▶ Assignment
Take the listing from its first line through the line that contains "Ευκαιρίες καριέρας" and please retype those lines exactly, leaving out the pictures.

▶ Supplied material
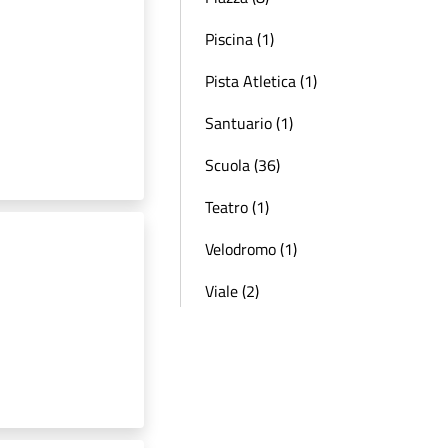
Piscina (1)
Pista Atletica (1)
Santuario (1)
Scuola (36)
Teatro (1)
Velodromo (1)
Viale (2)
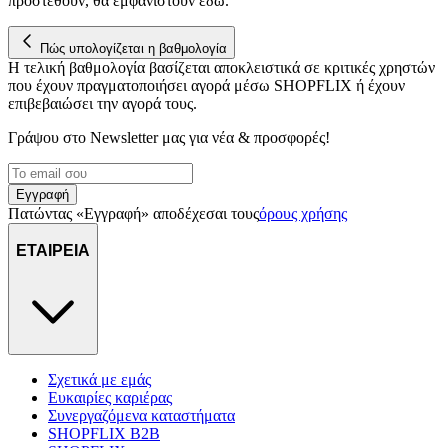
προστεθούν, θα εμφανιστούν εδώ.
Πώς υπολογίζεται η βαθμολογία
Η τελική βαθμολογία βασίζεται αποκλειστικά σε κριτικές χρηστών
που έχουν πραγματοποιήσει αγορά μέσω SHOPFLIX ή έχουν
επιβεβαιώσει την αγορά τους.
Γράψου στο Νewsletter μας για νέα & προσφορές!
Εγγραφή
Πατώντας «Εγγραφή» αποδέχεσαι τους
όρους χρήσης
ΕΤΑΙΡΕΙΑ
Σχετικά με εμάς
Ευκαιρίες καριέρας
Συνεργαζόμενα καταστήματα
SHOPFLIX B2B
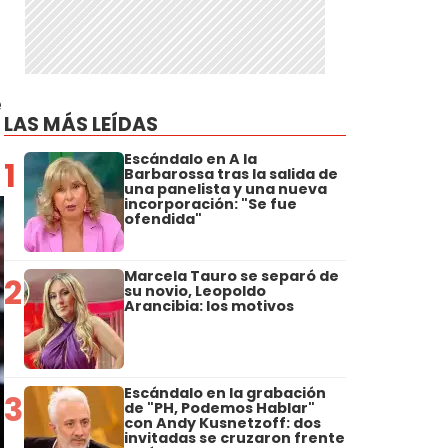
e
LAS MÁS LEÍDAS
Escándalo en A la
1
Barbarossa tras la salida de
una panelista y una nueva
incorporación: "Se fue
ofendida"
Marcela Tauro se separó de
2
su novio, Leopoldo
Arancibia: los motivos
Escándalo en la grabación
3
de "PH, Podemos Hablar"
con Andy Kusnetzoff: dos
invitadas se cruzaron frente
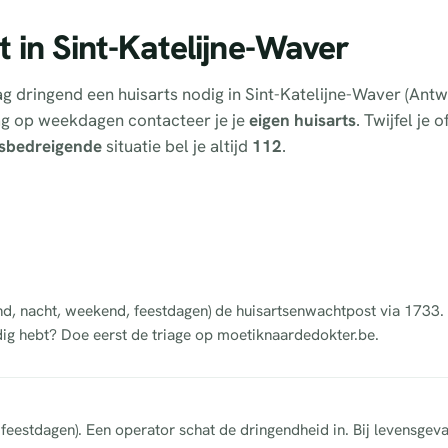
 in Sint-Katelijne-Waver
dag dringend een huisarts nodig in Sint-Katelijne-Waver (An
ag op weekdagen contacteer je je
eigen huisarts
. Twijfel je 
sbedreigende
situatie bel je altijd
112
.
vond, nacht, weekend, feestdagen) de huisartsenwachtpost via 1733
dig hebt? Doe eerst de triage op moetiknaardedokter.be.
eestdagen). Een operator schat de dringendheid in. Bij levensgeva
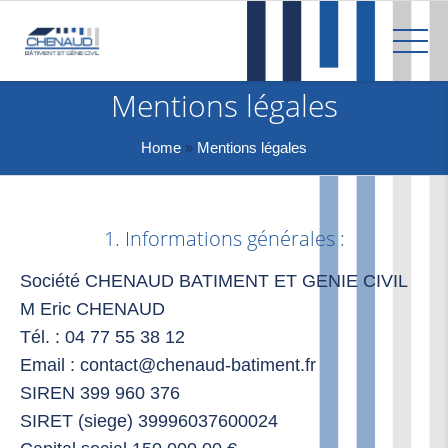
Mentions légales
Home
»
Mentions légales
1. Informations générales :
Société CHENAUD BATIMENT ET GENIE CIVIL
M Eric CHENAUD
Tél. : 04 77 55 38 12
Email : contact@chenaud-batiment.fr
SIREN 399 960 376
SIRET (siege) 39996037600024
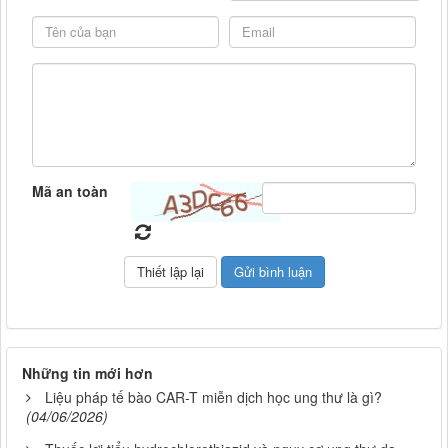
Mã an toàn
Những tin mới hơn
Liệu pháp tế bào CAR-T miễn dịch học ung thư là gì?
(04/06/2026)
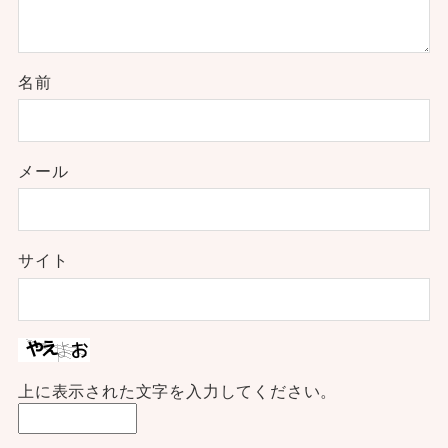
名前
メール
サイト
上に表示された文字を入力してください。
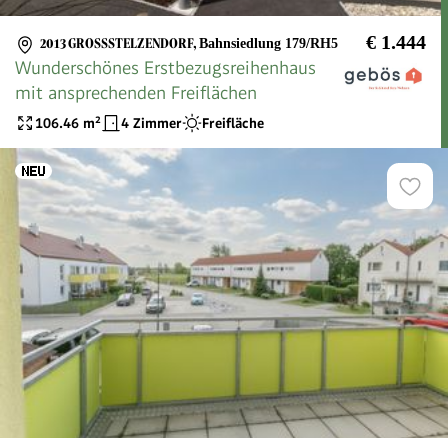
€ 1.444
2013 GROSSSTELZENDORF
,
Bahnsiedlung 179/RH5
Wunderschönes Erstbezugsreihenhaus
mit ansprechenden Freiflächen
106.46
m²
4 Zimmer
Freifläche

▶ Response to this task
Piscina (1)
Pista Atletica (1)
Santuario (1)
Scuola (36)
Teatro (1)
Velodromo (1)
Viale (2)
προστεθούν, θα εμφανιστούν εδώ.
Πώς υπολογίζεται η βαθμολογία
Η τελική βαθμολογία βασίζεται αποκλειστικά σε κριτικές χρηστών
που έχουν πραγματοποιήσει αγορά μέσω SHOPFLIX ή έχουν
επιβεβαιώσει την αγορά τους.
Γράψου στο Νewsletter μας για νέα & προσφορές!
Εγγραφή
Πατώντας «Εγγραφή» αποδέχεσαι τους
όρους χρήσης
ΕΤΑΙΡΕΙΑ
Σχετικά με εμάς
Ευκαιρίες καριέρας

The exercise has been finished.